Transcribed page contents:
______________________________
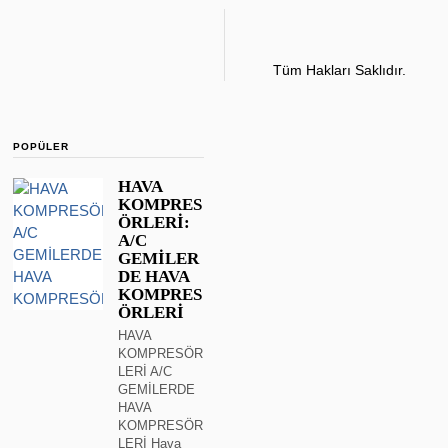
Tüm Hakları Saklıdır.
POPÜLER
HAVA
KOMPRES
ÖRLERİ:
A/C
GEMİLER
DE HAVA
KOMPRES
ÖRLERİ
HAVA
KOMPRESÖR
LERİ A/C
GEMİLERDE
HAVA
KOMPRESÖR
LERİ Hava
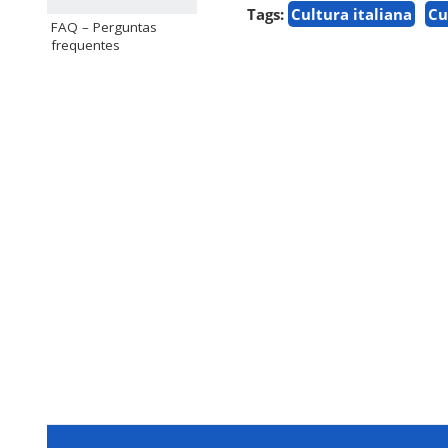
Tags:
Cultura italiana
Cu
FAQ – Perguntas
frequentes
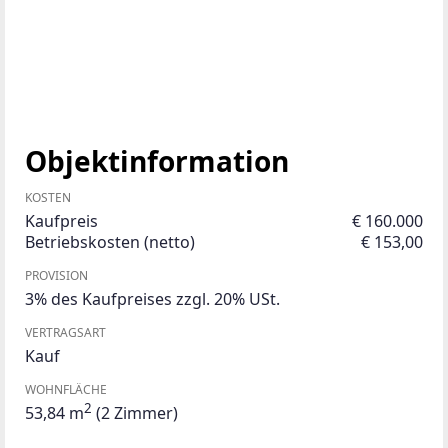
Objektinformation
KOSTEN
Kaufpreis
€ 160.000
Betriebskosten (netto)
€ 153,00
PROVISION
3% des Kaufpreises zzgl. 20% USt.
VERTRAGSART
Kauf
WOHNFLÄCHE
2
53,84 m
(2 Zimmer)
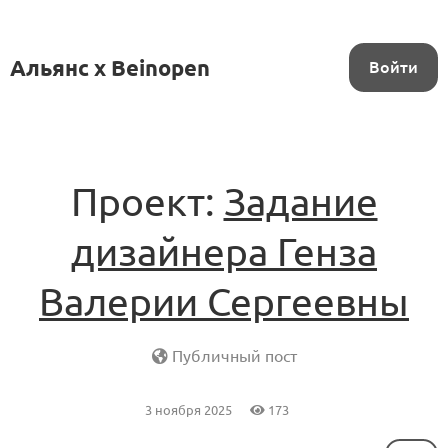
Альянс x Beinopen
Войти
Проект:
Задание
дизайнера Генза
Валерии Сергеевны
Публичный пост
3 ноября 2025
173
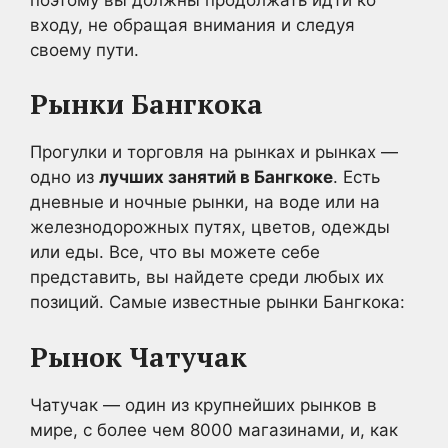
входу, не обращая внимания и следуя
своему пути.
Рынки Бангкока
Прогулки и торговля на рынках и рынках —
одно из
лучших занятий в Бангкоке
. Есть
дневные и ночные рынки, на воде или на
железнодорожных путях, цветов, одежды
или еды. Все, что вы можете себе
представить, вы найдете среди любых их
позиций. Самые известные рынки Бангкока:
Рынок Чатучак
Чатучак — один из крупнейших рынков в
мире, с более чем 8000 магазинами, и, как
______________________________
* To do:
The answer must consist of every line from the entries above that contains the string "Чатучак".

* Problem solution:
Рынок Чатучак
Чатучак — один из крупнейших рынков в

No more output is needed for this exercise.